= Beginning of Section =

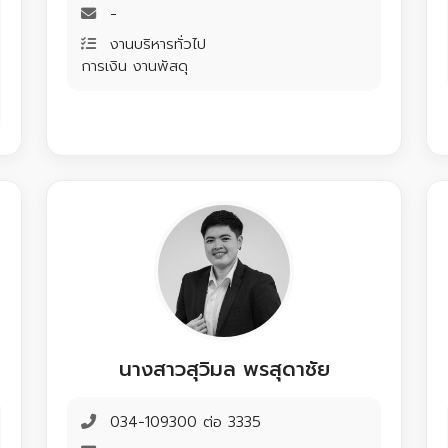
-
งานบริหารทั่วไป
การเงิน งานพัสดุ
นางสาวสุวิมล พรสุดาชัย
034-109300 ต่อ 3335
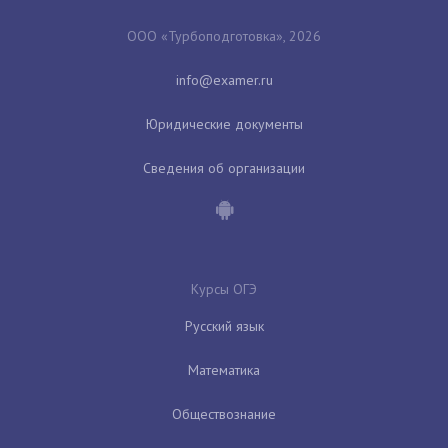
ООО «Турбоподготовка», 2026
Юридические документы
Сведения об организации
Курсы ОГЭ
Русский язык
Математика
Обществознание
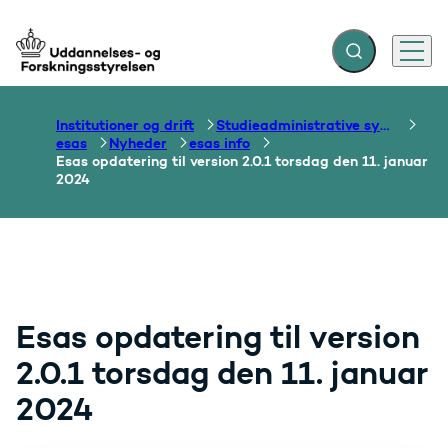
Fold søgefelt ud
Menu
Gå til forsiden
Institutioner og drift
Studieadministrative systemer
esas
Nyheder
esas info
Esas opdatering til version 2.0.1 torsdag den 11. januar
2024
Esas opdatering til version
2.0.1 torsdag den 11. januar
2024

= End of Section =

* _What the exercise asks_
Only the lines from the one that contains "Gå til forsiden" to the end of the entries above should be given again, exactly and in full.

* _Final answer_
Gå til forsiden
Institutioner og drift
Studieadministrative systemer
esas
Nyheder
esas info
Esas opdatering til version 2.0.1 torsdag den 11. januar
2024
Esas opdatering til version
2.0.1 torsdag den 11. januar
2024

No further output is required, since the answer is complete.